[PROBLEM DESCRIPTION] In the records below, find the line containing "网站导览 (1166, 540)" and transcribe it and every line after it exactly; leave the pictures out.

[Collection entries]
____

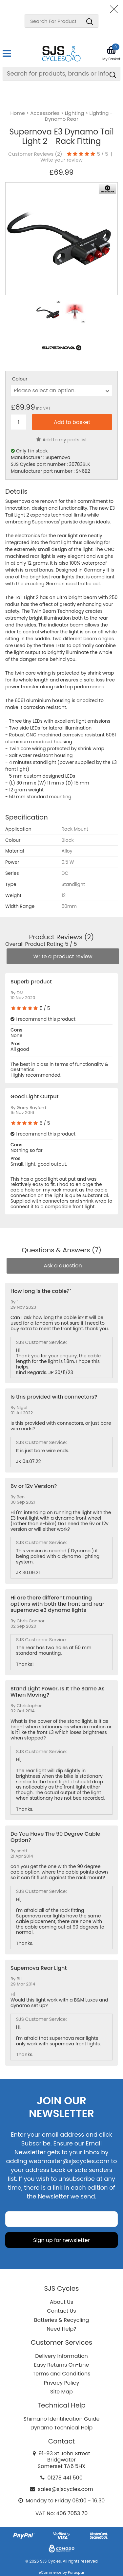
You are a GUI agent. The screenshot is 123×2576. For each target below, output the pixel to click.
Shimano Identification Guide (62, 2419)
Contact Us (61, 2311)
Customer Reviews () (35, 154)
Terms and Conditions (62, 2373)
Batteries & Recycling (61, 2320)
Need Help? (61, 2329)
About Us (61, 2302)
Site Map (61, 2391)
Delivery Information (61, 2356)
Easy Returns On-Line (61, 2365)
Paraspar (76, 2572)
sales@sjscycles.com (65, 2489)
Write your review (61, 160)
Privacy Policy (61, 2383)
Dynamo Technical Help (62, 2427)
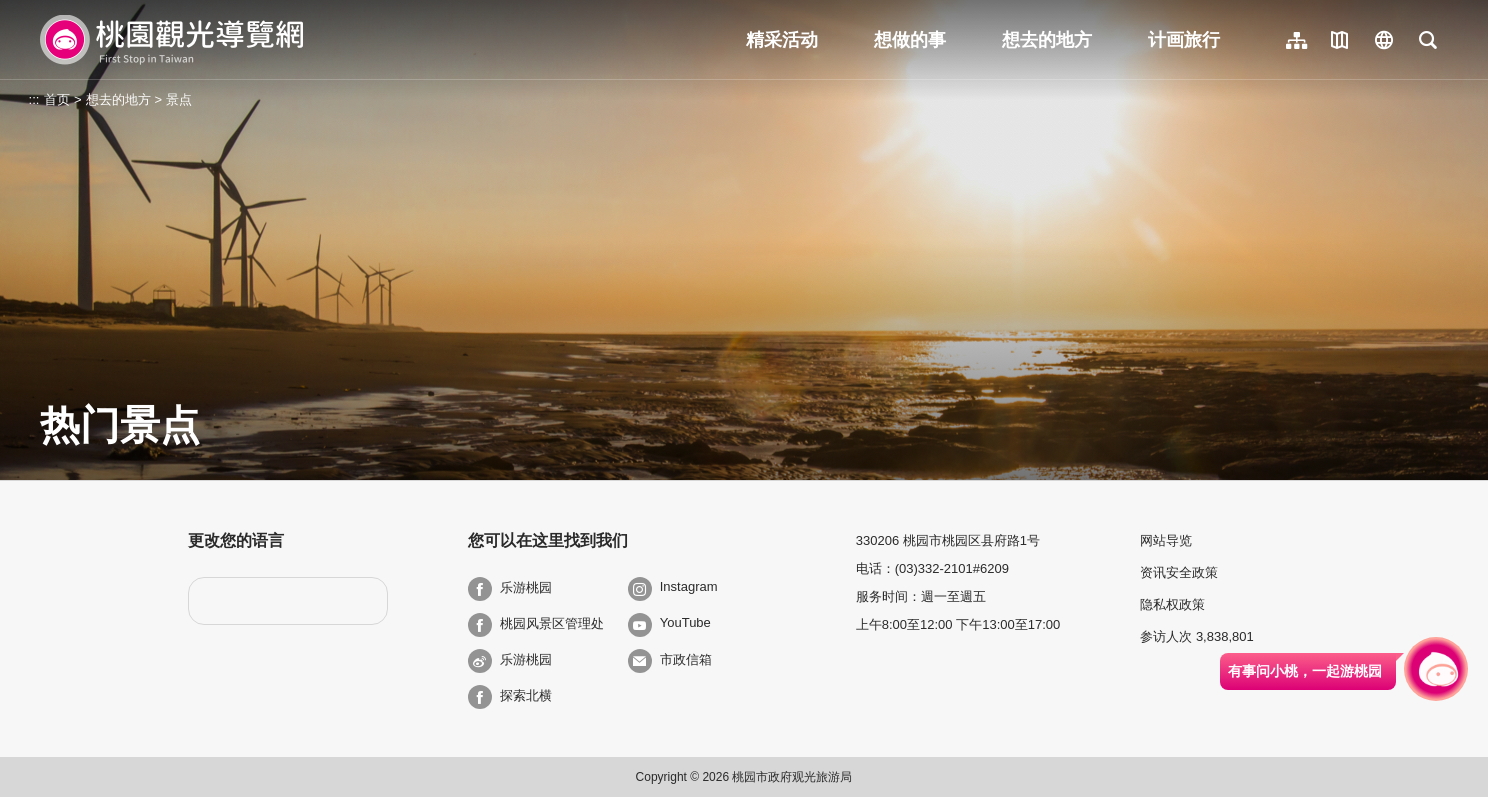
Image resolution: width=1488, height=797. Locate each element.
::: (34, 99)
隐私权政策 (1172, 604)
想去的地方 (1047, 40)
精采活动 (782, 40)
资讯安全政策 (1179, 572)
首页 (57, 99)
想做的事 (910, 40)
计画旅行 (1184, 40)
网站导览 (1166, 540)
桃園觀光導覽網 (171, 40)
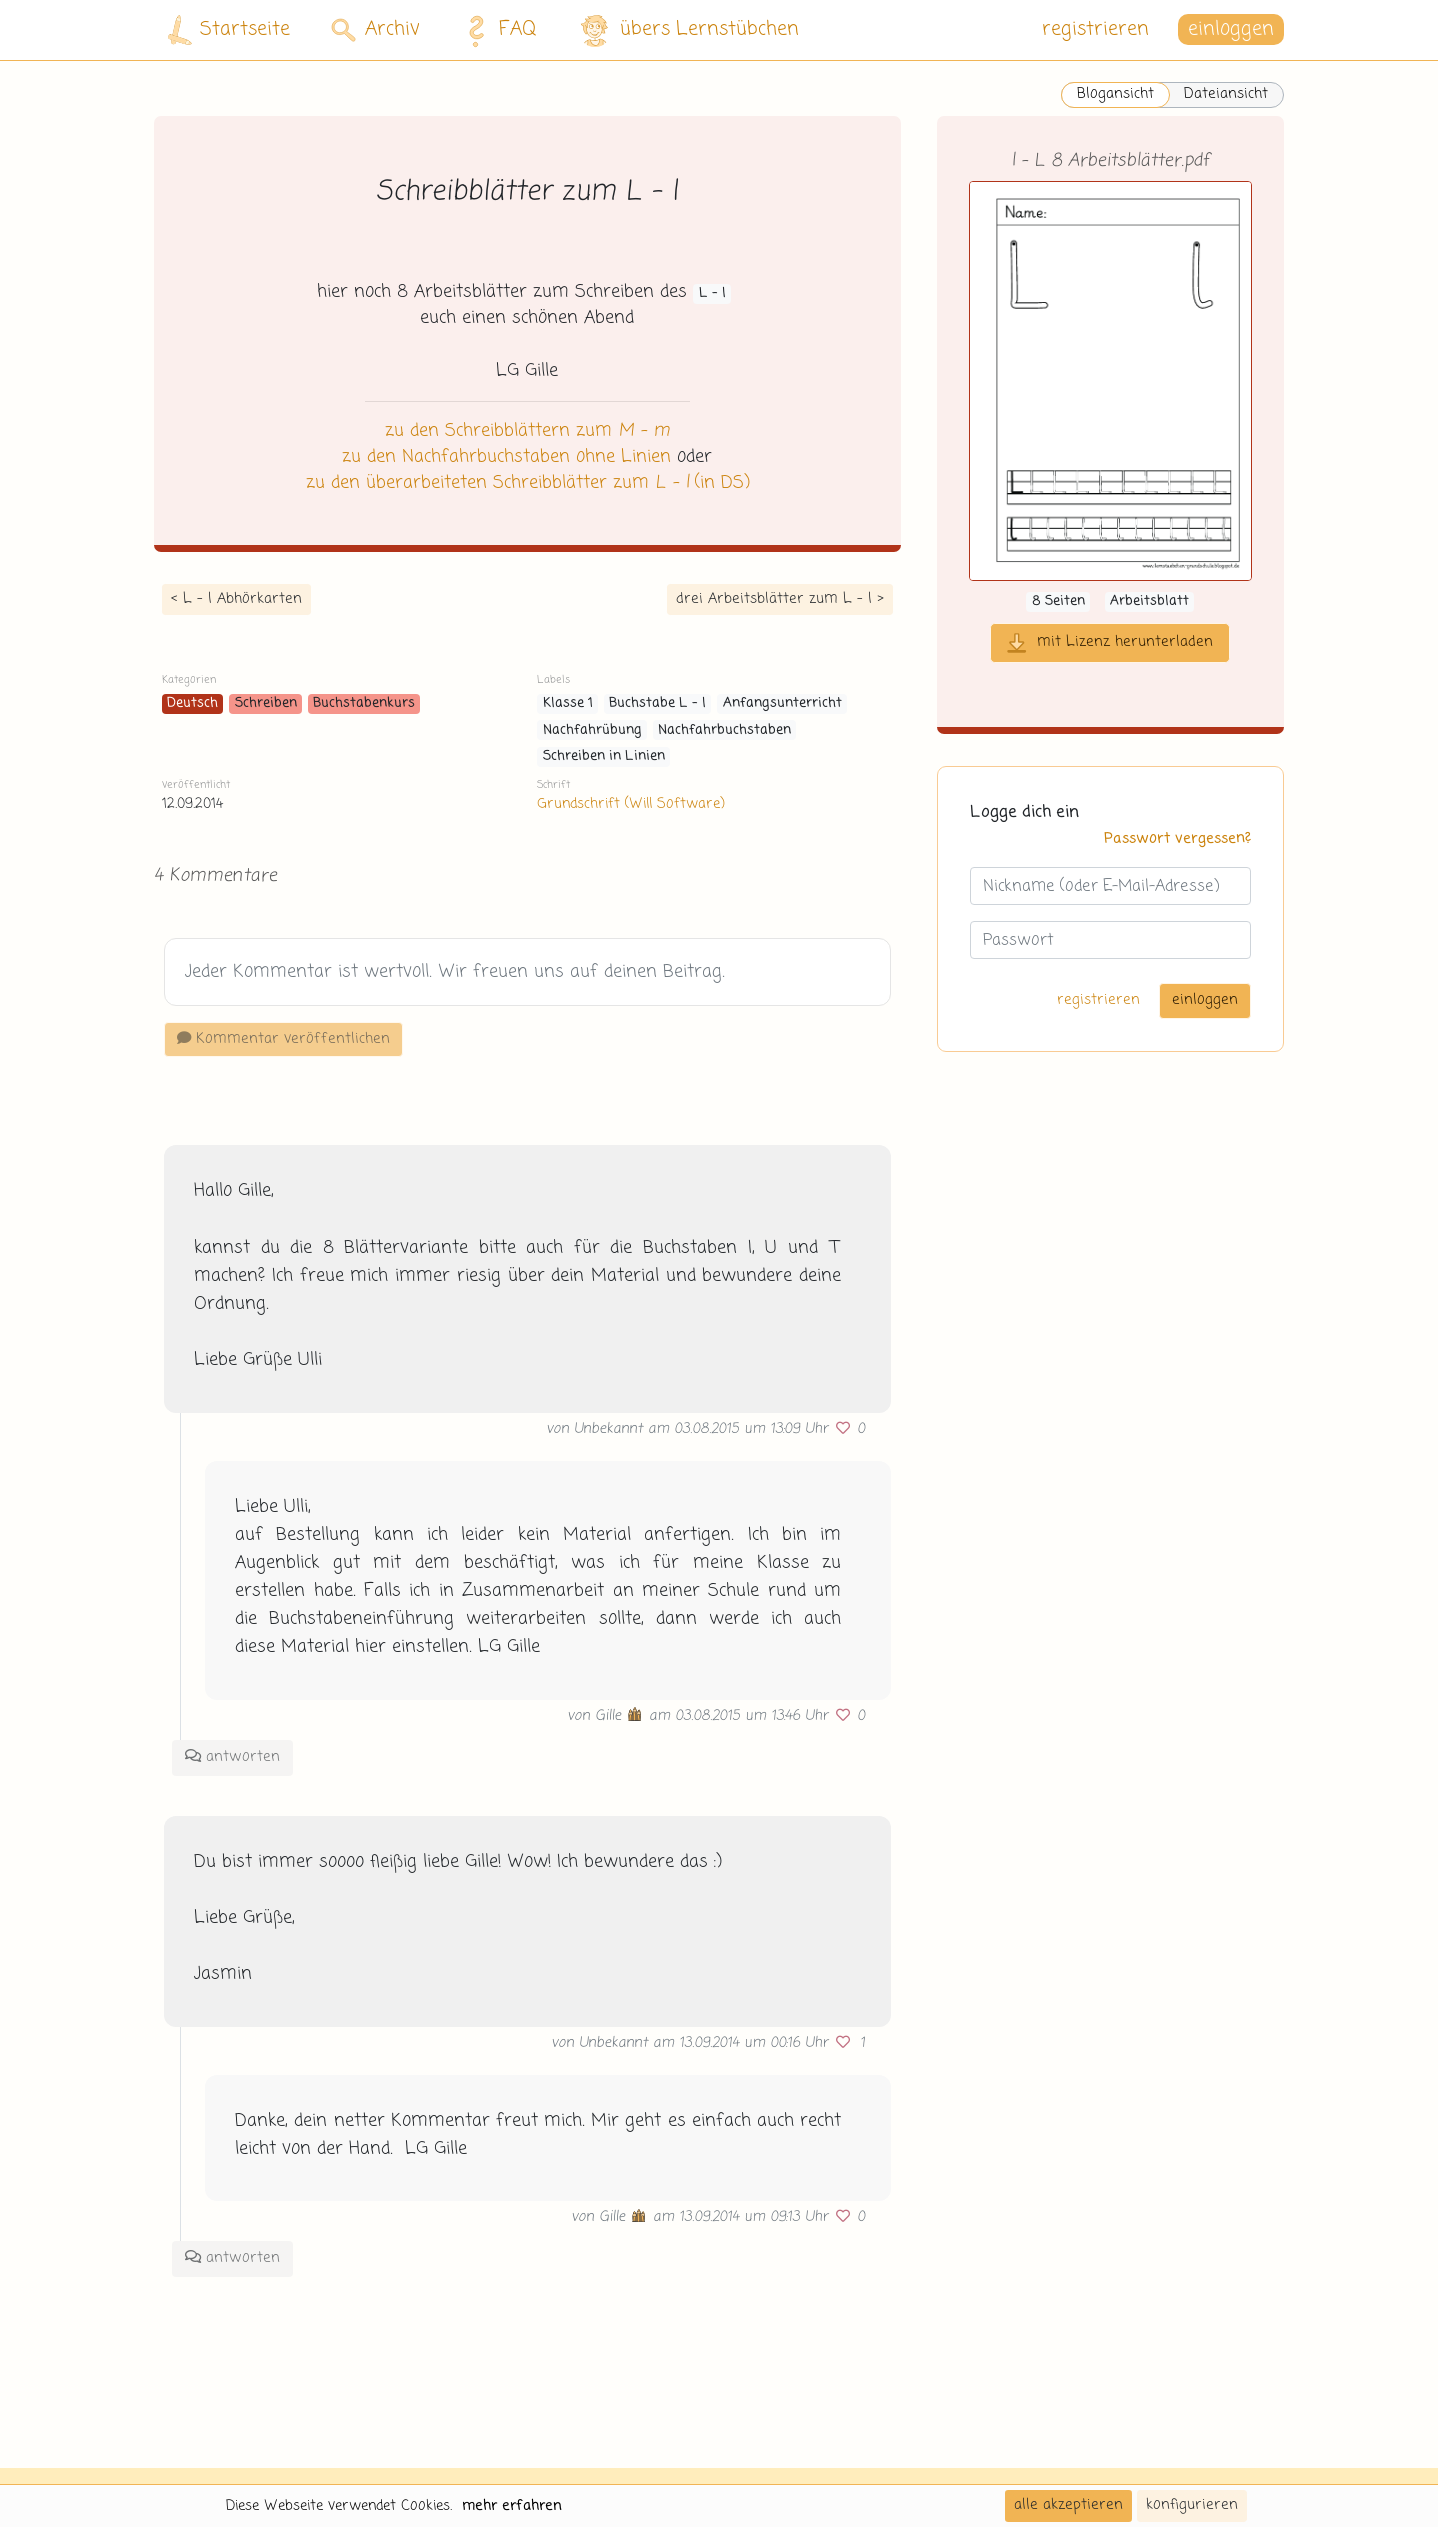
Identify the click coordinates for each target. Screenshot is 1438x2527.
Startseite (229, 30)
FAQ (496, 30)
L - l (712, 293)
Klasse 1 (568, 703)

____

[TASK OUTPUT]
网站导览 (1166, 540)
桃園觀光導覽網 (171, 40)
Identify the click coordinates for each target. Screenshot is 1438x2527.
Startseite (229, 30)
FAQ (496, 30)
L - l (712, 293)
Klasse 1 (568, 703)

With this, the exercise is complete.